## How to complete this task
Your answer must be an exact copy of the records below, with no pictures in it.

*-*-*

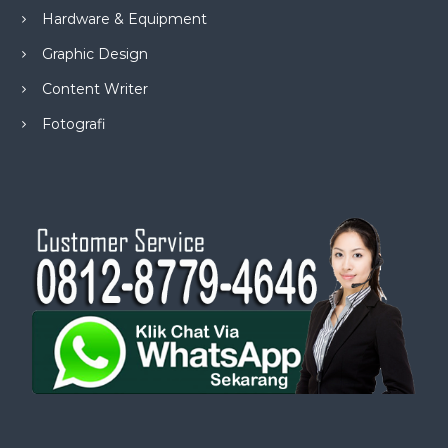
Hardware & Equipment
Graphic Design
Content Writer
Fotografi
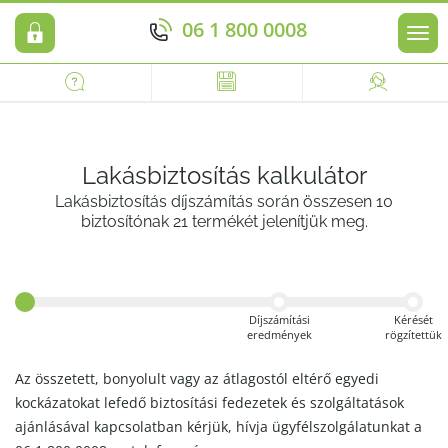
06 1 800 0008
Men
Lakásbiztosítás kalkulátor
Lakásbiztosítás díjszámítás során összesen 10
biztosítónak 21 termékét jelenítjük meg.
Díjszámítási
Kérését
eredmények
rögzítettük
Az összetett, bonyolult vagy az átlagostól eltérő egyedi
kockázatokat lefedő biztosítási fedezetek és szolgáltatások
ajánlásával kapcsolatban kérjük, hívja ügyfélszolgálatunkat a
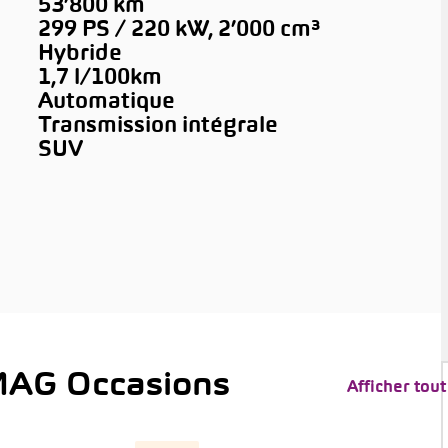
53’800 km
299 PS / 220 kW, 2’000 cm³
Hybride
1,7 l/100km
Automatique
Transmission intégrale
SUV
MAG Occasions
Afficher tout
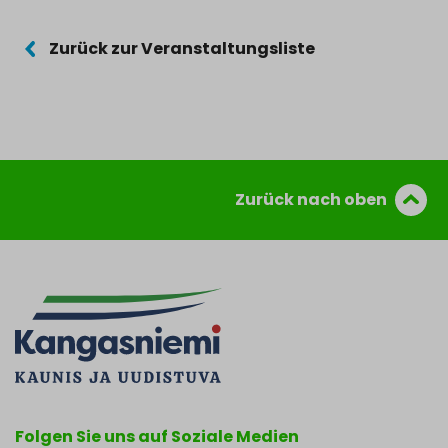
Zurück zur Veranstaltungsliste
Zurück nach oben
Folgen Sie uns auf Soziale Medien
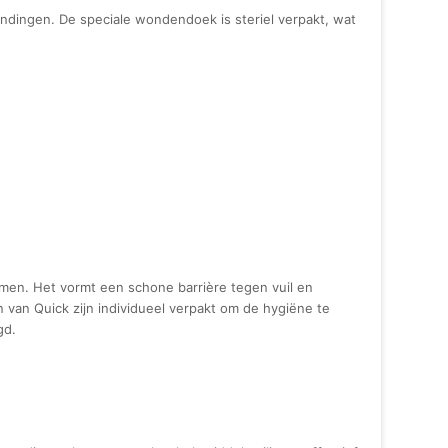
ndingen. De speciale wondendoek is steriel verpakt, wat
en. Het vormt een schone barrière tegen vuil en
 van Quick zijn individueel verpakt om de hygiëne te
gd.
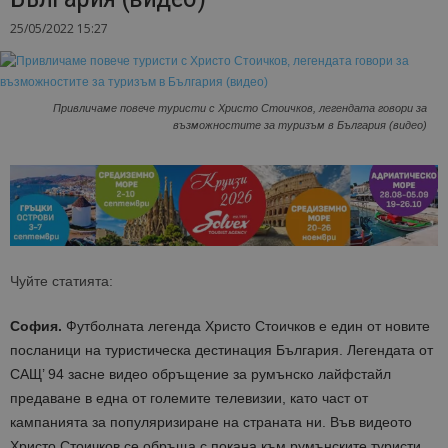
25/05/2022 15:27
Привличаме повече туристи с Христо Стоичков, легендата говори за
възможностите за туризъм в България (видео)
Чуйте статията:
София.
Футболната легенда Христо Стоичков е един от новите
посланици на туристическа дестинация България. Легендата от
САЩ’ 94 засне видео обръщение за румънско лайфстайл
предаване в една от големите телевизии, като част от
кампанията за популяризиране на страната ни. Във видеото
Христо Стоичков се обръща с покана към румънските туристи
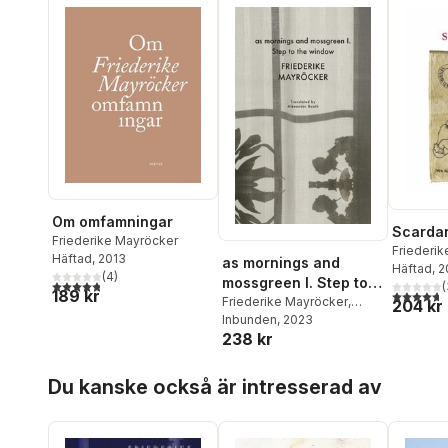
Om omfamningar
Scardan
Friederike Mayröcker
Friederi
Häftad
, 2013
as mornings and
Häftad
, 2
(
4
)
mossgreen I. Step to
4,8
utav 5 stjärnor. Totalt antal röster:
(
189 kr
4,7
utav 5 
the window
Friederike Mayröcker
,
204 kr
Alexander Booth
Inbunden
, 2023
238 kr
Hoppa över listan
Du kanske också är intresserad av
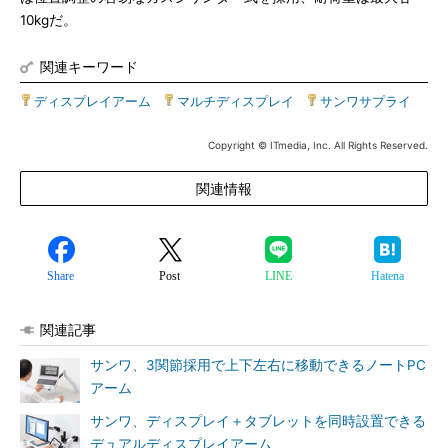
10kgだ。
関連キーワード
ディスプレイアーム
|
マルチディスプレイ
|
サンワサプライ
Copyright © ITmedia, Inc. All Rights Reserved.
関連情報
Share
Post
LINE
Hatena
関連記事
サンワ、3関節採用で上下左右に移動できるノートPC
アーム
サンワ、ディスプレイ＋タブレットを同時設置できる
デュアルディスプレイアーム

*-*-*

## Result
Hardware & Equipment
Graphic Design
Content Writer
Fotografi
06 1 800 0008
Men
Lakásbiztosítás kalkulátor
Lakásbiztosítás díjszámítás során összesen 10
biztosítónak 21 termékét jelenítjük meg.
Díjszámítási
Kérését
eredmények
rögzítettük
Az összetett, bonyolult vagy az átlagostól eltérő egyedi
kockázatokat lefedő biztosítási fedezetek és szolgáltatások
ajánlásával kapcsolatban kérjük, hívja ügyfélszolgálatunkat a
53’800 km
299 PS / 220 kW, 2’000 cm³
Hybride
1,7 l/100km
Automatique
Transmission intégrale
SUV
MAG Occasions
Afficher tout
Zurück zur Veranstaltungsliste
Zurück nach oben
Folgen Sie uns auf Soziale Medien
ndingen. De speciale wondendoek is steriel verpakt, wat
en. Het vormt een schone barrière tegen vuil en
 van Quick zijn individueel verpakt om de hygiëne te
gd.
25/05/2022 15:27
Привличаме повече туристи с Христо Стоичков, легендата говори за
възможностите за туризъм в България (видео)
Чуйте статията:
София.
Футболната легенда Христо Стоичков е един от новите
посланици на туристическа дестинация България. Легендата от
САЩ’ 94 засне видео обръщение за румънско лайфстайл
предаване в една от големите телевизии, като част от
кампанията за популяризиране на страната ни. Във видеото
Христо Стоичков се обръща с покана към румънските туристи
Om omfamningar
Scardan
Friederike Mayröcker
Friederi
Häftad
, 2013
as mornings and
Häftad
, 2
(
4
)
mossgreen I. Step to
4,8
utav 5 stjärnor. Totalt antal röster:
(
189 kr
4,7
utav 5 
the window
Friederike Mayröcker
,
204 kr
Alexander Booth
Inbunden
, 2023
238 kr
Hoppa över listan
Du kanske också är intresserad av
10kgだ。
関連キーワード
ディスプレイアーム
|
マルチディスプレイ
|
サンワサプライ
Copyright © ITmedia, Inc. All Rights Reserved.
関連情報
Share
Post
LINE
Hatena
関連記事
サンワ、3関節採用で上下左右に移動できるノートPC
アーム
サンワ、ディスプレイ＋タブレットを同時設置できる
デュアルディスプレイアーム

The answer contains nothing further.